[Dataset items]
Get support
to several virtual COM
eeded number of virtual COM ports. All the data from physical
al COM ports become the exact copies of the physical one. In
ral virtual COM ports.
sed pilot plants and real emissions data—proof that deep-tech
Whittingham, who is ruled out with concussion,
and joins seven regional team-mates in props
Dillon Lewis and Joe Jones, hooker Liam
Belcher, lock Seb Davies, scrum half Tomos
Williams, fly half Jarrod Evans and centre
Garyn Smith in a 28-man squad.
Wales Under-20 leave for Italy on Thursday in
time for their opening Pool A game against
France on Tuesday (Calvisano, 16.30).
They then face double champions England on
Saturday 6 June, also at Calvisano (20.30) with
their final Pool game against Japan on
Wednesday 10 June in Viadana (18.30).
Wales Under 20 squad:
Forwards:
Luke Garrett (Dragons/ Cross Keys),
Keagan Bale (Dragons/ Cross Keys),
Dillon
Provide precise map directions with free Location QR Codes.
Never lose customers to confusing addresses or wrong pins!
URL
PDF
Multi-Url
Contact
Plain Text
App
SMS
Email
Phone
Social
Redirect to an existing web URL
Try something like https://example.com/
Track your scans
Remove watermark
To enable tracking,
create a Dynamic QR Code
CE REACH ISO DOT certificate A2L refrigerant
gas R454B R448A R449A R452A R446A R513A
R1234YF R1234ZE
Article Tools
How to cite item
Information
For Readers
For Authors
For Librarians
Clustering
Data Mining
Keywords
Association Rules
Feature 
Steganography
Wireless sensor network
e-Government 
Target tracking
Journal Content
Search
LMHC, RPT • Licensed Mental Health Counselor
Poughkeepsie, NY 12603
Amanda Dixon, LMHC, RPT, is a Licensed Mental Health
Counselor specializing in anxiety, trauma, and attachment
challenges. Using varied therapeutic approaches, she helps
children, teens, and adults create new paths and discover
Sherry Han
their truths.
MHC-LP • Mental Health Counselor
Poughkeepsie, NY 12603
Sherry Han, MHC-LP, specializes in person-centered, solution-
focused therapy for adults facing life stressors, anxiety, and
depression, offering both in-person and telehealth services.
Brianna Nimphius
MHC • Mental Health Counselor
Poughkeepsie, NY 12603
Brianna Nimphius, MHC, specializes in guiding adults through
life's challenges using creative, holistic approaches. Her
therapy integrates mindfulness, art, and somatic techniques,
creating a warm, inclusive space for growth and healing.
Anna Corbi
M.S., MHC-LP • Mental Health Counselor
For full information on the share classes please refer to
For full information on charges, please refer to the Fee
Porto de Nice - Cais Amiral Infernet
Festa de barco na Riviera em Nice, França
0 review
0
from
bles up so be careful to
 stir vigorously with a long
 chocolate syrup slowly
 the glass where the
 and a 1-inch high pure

#### [EXERCISE OBJECTIVE]
Return only the exact lines from the opening of the records through the line that contains "sed pilot plants", both included.

#### [YOUR RESPONSE]
Get support
to several virtual COM
eeded number of virtual COM ports. All the data from physical
al COM ports become the exact copies of the physical one. In
ral virtual COM ports.
sed pilot plants and real emissions data—proof that deep-tech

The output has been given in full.